### RECORDS FOR THIS EXERCISE
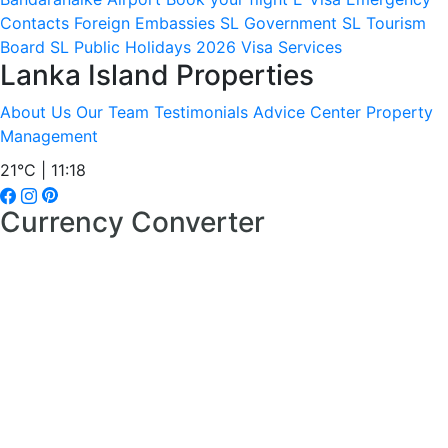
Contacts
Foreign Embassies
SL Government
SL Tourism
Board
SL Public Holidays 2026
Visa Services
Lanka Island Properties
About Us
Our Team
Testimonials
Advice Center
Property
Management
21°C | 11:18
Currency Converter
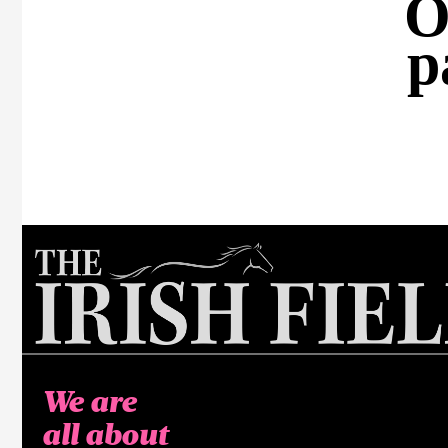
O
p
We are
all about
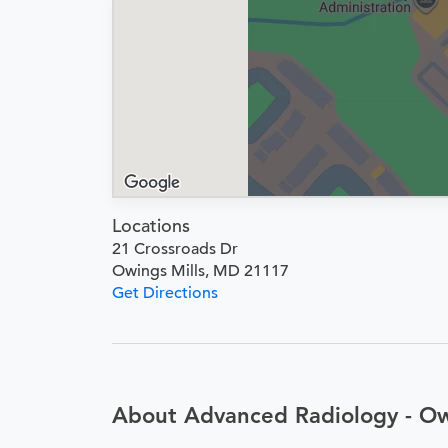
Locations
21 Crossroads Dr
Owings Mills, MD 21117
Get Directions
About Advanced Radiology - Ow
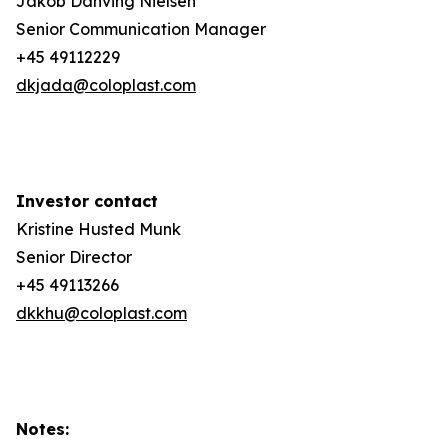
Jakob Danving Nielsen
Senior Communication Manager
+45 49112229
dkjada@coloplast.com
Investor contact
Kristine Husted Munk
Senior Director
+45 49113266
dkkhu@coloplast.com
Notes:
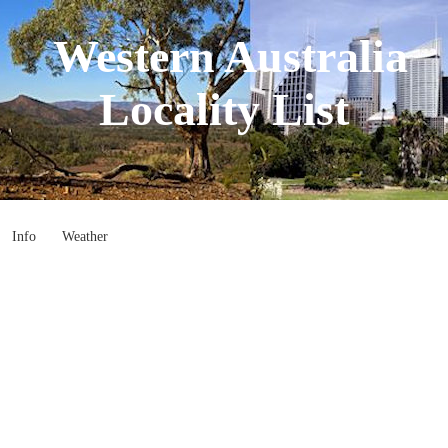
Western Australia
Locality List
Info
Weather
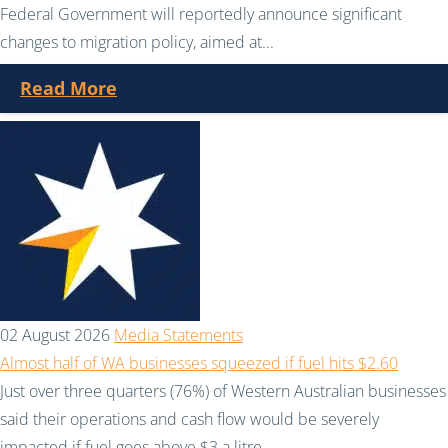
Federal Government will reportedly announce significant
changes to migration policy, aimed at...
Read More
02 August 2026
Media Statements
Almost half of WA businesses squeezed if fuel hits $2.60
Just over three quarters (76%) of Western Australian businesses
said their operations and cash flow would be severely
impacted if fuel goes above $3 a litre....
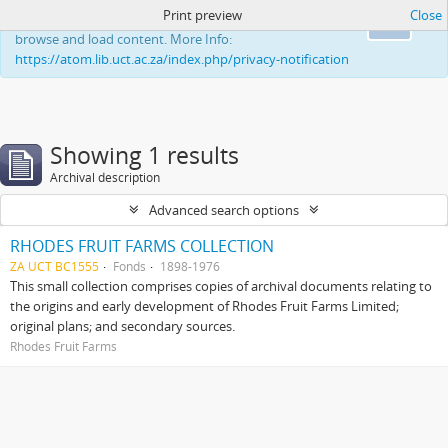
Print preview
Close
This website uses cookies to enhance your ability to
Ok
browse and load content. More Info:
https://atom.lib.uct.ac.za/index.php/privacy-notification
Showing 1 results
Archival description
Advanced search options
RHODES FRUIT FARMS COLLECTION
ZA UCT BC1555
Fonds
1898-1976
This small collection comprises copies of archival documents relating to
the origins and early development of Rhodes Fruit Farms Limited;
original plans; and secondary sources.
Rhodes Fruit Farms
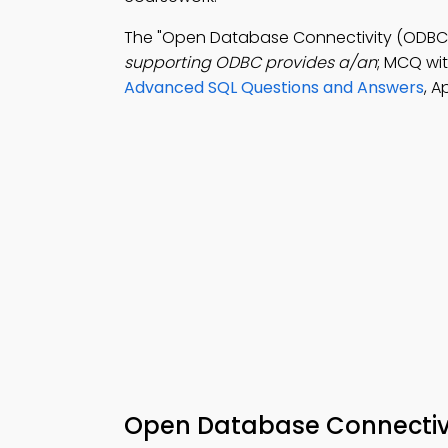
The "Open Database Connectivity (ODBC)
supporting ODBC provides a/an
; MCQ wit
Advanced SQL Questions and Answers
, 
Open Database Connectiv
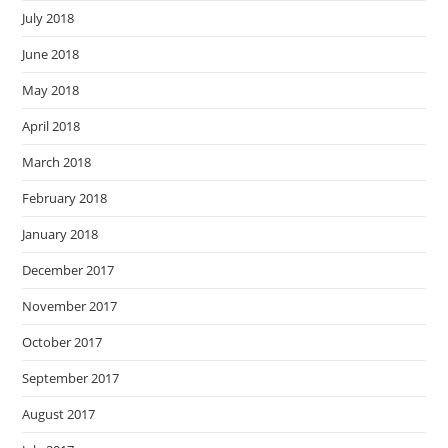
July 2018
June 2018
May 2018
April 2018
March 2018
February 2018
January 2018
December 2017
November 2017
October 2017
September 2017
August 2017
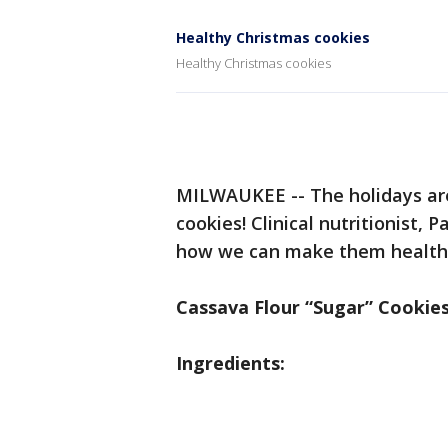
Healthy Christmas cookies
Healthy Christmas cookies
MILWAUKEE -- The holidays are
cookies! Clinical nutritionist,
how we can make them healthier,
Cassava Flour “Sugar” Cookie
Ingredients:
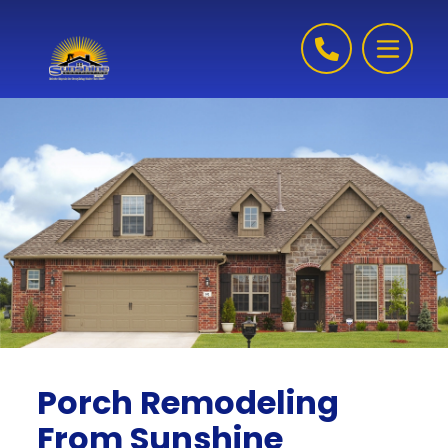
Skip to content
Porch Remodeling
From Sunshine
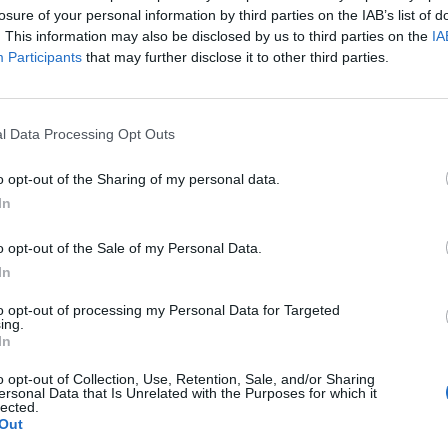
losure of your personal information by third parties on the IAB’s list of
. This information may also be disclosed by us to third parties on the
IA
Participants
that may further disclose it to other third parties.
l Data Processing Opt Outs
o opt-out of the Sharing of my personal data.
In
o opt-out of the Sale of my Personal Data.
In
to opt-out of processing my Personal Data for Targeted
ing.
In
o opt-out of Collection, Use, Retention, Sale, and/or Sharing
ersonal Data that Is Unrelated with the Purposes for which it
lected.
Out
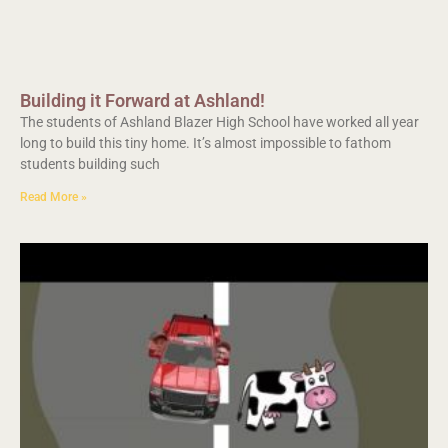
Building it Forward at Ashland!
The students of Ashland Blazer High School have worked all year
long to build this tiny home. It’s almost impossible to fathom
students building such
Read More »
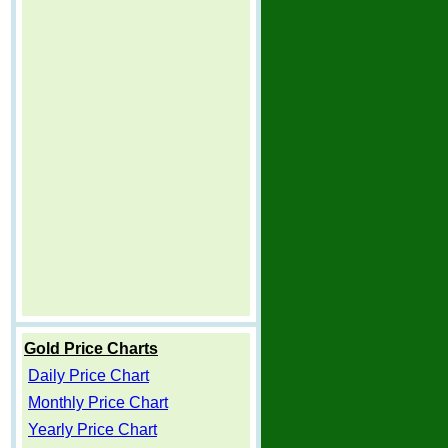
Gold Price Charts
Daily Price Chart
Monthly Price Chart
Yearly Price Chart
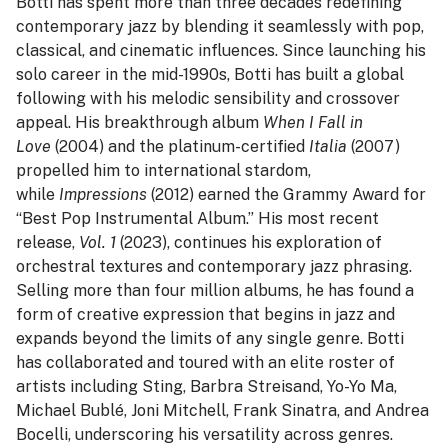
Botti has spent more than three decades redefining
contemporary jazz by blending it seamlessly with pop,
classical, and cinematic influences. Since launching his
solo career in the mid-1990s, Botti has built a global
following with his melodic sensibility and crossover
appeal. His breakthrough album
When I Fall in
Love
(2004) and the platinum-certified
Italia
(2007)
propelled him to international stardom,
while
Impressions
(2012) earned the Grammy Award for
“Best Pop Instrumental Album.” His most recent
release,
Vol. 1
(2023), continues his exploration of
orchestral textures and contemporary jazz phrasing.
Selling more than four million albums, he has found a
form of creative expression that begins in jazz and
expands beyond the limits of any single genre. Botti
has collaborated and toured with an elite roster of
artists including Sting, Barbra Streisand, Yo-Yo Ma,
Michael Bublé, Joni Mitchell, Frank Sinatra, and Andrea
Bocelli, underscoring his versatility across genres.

* * *

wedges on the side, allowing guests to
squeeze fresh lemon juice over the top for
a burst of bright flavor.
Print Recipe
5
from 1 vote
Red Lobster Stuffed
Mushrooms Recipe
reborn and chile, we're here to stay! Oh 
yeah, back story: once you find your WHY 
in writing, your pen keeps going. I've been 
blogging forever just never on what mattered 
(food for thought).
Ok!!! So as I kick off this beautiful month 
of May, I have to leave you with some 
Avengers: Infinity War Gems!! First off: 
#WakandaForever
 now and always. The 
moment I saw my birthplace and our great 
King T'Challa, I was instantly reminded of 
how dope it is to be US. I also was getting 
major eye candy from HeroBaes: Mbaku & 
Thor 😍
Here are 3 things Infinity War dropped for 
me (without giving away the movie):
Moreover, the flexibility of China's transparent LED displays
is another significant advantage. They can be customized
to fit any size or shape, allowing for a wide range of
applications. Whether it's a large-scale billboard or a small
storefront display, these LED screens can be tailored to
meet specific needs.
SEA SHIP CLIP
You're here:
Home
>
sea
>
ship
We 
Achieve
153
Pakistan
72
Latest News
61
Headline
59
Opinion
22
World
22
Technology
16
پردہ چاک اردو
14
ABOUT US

...

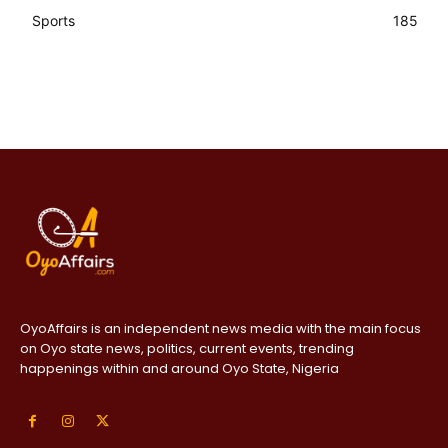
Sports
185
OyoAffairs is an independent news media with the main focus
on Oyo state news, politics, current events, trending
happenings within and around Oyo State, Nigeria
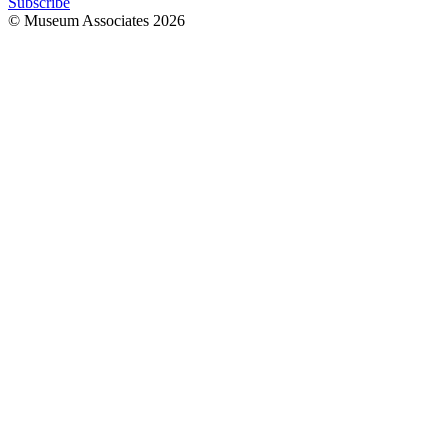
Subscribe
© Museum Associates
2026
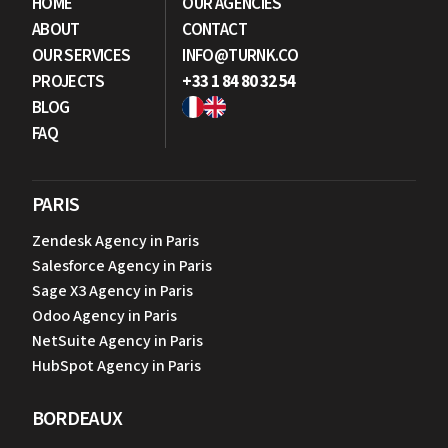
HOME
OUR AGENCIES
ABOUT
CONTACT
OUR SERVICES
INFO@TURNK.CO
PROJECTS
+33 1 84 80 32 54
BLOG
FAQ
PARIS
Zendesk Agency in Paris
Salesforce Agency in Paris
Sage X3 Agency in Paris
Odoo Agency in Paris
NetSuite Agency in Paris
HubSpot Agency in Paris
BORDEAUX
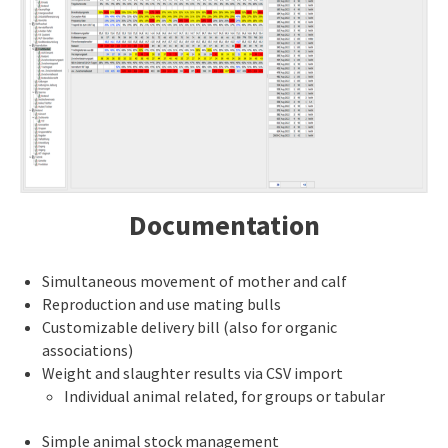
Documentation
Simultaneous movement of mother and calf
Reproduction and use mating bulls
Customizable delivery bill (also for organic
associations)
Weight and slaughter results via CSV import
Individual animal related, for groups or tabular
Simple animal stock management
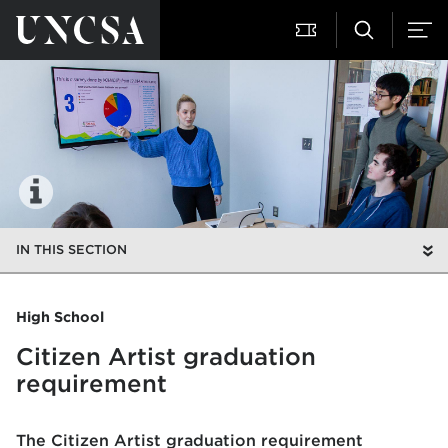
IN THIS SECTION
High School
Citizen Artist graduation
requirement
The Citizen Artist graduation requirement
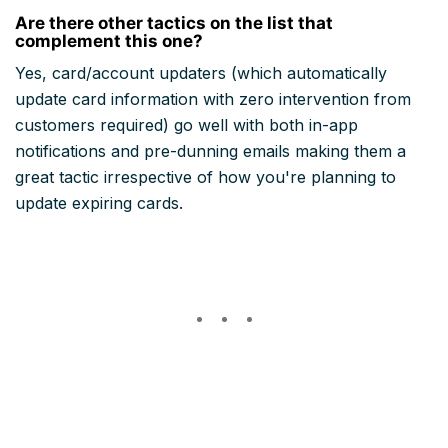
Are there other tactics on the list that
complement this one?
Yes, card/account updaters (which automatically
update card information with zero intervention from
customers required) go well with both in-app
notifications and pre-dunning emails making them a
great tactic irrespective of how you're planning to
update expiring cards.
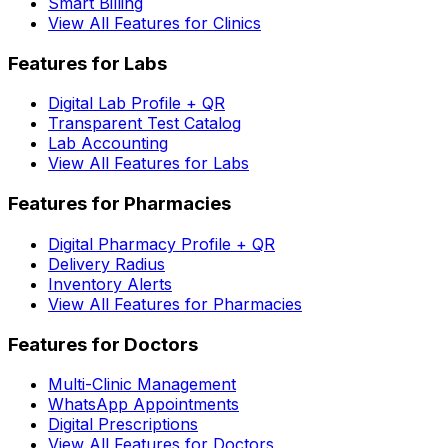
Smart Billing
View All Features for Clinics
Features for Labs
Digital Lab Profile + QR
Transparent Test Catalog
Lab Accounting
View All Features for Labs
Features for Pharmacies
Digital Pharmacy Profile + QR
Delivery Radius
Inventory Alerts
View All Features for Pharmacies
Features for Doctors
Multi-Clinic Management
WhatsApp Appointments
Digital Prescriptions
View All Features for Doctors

### WORK TASK
Output only an exact transcription of the lines above from the one with "His most recent" up to and including the one with "Bocelli, underscoring his".

### WORKED SOLUTION
“Best Pop Instrumental Album.” His most recent
release,
Vol. 1
(2023), continues his exploration of
orchestral textures and contemporary jazz phrasing.
Selling more than four million albums, he has found a
form of creative expression that begins in jazz and
expands beyond the limits of any single genre. Botti
has collaborated and toured with an elite roster of
artists including Sting, Barbra Streisand, Yo-Yo Ma,
Michael Bublé, Joni Mitchell, Frank Sinatra, and Andrea
Bocelli, underscoring his versatility across genres.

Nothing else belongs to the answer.